A descoberta de todas as cinco “letras” de ADN no asteróide Ryugu, uma rocha espacial de 900 metros que atravessa actualmente o nosso sistema solar, acrescenta um peso significativo às teorias de que os ingredientes essenciais para a vida podem ser comuns em todo o cosmos. Esta descoberta, publicada na Nature Astronomy, não significa que existe vida em Ryugu — mas sugere que as bases químicas da vida podem formar-se e sobreviver nas duras condições do espaço.
Principais descobertas de Ryugu
Os investigadores analisaram amostras recolhidas pela missão japonesa Hayabusa2, que devolveu poeira de Ryugu à Terra em 2020. As amostras, embora pequenas (menos de um quarto do peso), revelaram um conjunto completo de nucleobases – adenina, guanina, citosina, timina e uracilo – que são os blocos de construção moleculares do ADN e do ARN. Este não é um incidente isolado: nucleobases semelhantes foram previamente detectadas no asteróide Bennu pela sonda OSIRIS-REx da NASA e em vários meteoritos.
Por que isto é importante: A presença generalizada destes compostos sugere que não são exclusivos da Terra e podem ter sido entregues ao nosso planeta através de asteróides e cometas durante o início do sistema solar.

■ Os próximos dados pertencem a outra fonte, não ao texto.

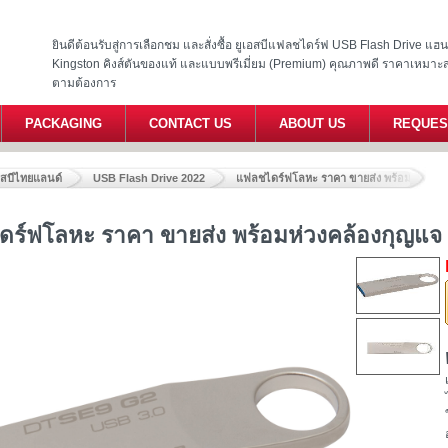
ยินดีต้อนรับสู่การเลือกชม และสั่งซื้อ ยูเอสบีแฟลชไดร์ฟ USB Flash Drive แ
Kingston คิงส์ตันของแท้ และแบบพรีเมี่ยม (Premium) คุณภาพดี ราคาเหมาะ
ตามต้องการ
PACKAGING
CONTACT US
ABOUT US
REQUES
อสบีไทยแลนด์
USB Flash Drive 2022
แฟลชไดร์ฟโลหะ ราคา ขายส่ง พร้อมห่วงคล้อ
ร์ฟโลหะ ราคา ขายส่ง พร้อมห่วงคล้องกุญแจ ส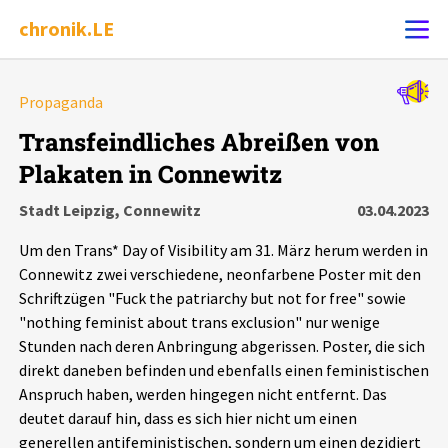
chronik.LE
Alle Ereignisse
Propaganda
Ereignis melden
7502
Ereignisse
Transfeindliches Abreißen von
Plakaten in Connewitz
Chronik
Ereignisse
Statistik
Stadt Leipzig, Connewitz
03.04.2023
Exportieren
?
Filter Erklärungen
Dossiers
Um den Trans* Day of Visibility am 31. März herum werden in
Connewitz zwei verschiedene, neonfarbene Poster mit den
Leipziger Zustände
Schriftzügen "Fuck the patriarchy but not for free" sowie
"nothing feminist about trans exclusion" nur wenige
Stunden nach deren Anbringung abgerissen. Poster, die sich
Schlaglichter
direkt daneben befinden und ebenfalls einen feministischen
Anspruch haben, werden hingegen nicht entfernt. Das
Phänomene
deutet darauf hin, dass es sich hier nicht um einen
generellen antifeministischen, sondern um einen dezidiert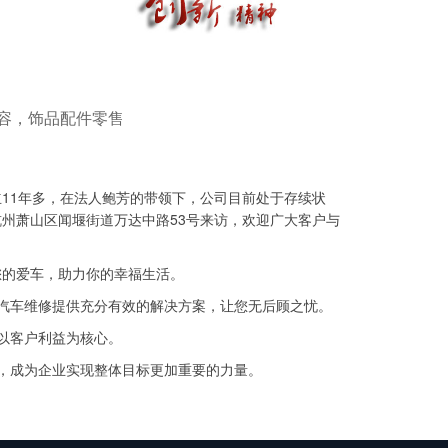
容，饰品配件零售
11年多，在法人鲍芳的带领下，公司目前处于存续状
州萧山区闻堰街道万达中路53号来访，欢迎广大客户与
您的爱车，助力你的幸福生活。
汽车维修提供充分有效的解决方案，让您无后顾之忧。
以客户利益为核心。
，成为企业实现整体目标更加重要的力量。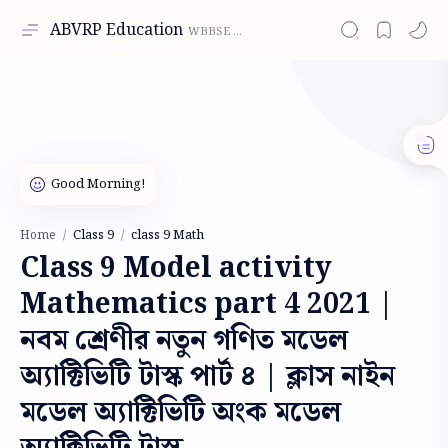
ABVRP Education
Class 9
class 9 Math
Home
Class 9 Model activity
Mathematics part 4 2021 |
নবম শ্রেণীর নতুন গণিত মডেল
অ্যাক্টিভিটি টাস্ক পার্ট ৪ | ক্লাস নাইন
মডেল অ্যাক্টিভিটি অংক মডেল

As Origens da Vida: Terra ou Espaço?
A questão de como a vida começou continua sendo um dos maiores mistérios da ciência. As teorias vão desde a vida originada nas fontes profundas da Terra até a semeada em outras partes do sistema solar. Estas novas descobertas não confirmam que a vida começou no espaço, mas reforçam a possibilidade de que moléculas prebióticas – os precursores da vida – se formaram fora da Terra e foram posteriormente transportadas para cá.
César Menor Salván, astrobiólogo da Universidade de Alcalá, em Espanha, observa que estas descobertas demonstram quais os materiais orgânicos que podem formar-se em condições não biológicas, independentemente do local onde a vida se originou.
O papel da amônia na formação de nucleobases
A análise de Ryugu também descobriu uma correlação surpreendente entre a proporção de purinas e pirimidinas (duas classes de nucleobases) e a concentração de amônia no material do asteroide. Isto sugere que a amónia pode ter desempenhado um papel anteriormente não reconhecido na formação destes compostos, potencialmente sob condições únicas presentes nas primeiras rochas do Sistema Solar.
Isso é significativo porque: a amônia é outra molécula crítica para a vida, e essa conexão sugere um caminho químico mais complexo para a origem da vida do que se entendia anteriormente.
Implicações para pesquisas futuras
Ryugu e Bennu são ambos asteróides carbonáceos, representando 75% de todos os asteróides do nosso sistema solar. As evidências sugerem que eles podem ter se originado do mesmo corpo parental, desmembrado há bilhões de anos. A detecção de nucleobases nestes asteróides, juntamente com o meteorito Orgueil, apoia a hipótese de que os asteróides carbonáceos foram vitais no fornecimento dos componentes químicos necessários à vida na Terra primitiva.
As descobertas de Ryugu reforçam a ideia de que os blocos de construção da vida estão generalizados e que os asteróides podem ter desempenhado um papel fundamental na sementeira do nosso planeta com os ingredientes para o surgimento da vida. Um estudo mais aprofundado destas rochas espaciais será crucial para a compreensão dos caminhos que levaram à vida na Terra – e talvez em outras partes do universo.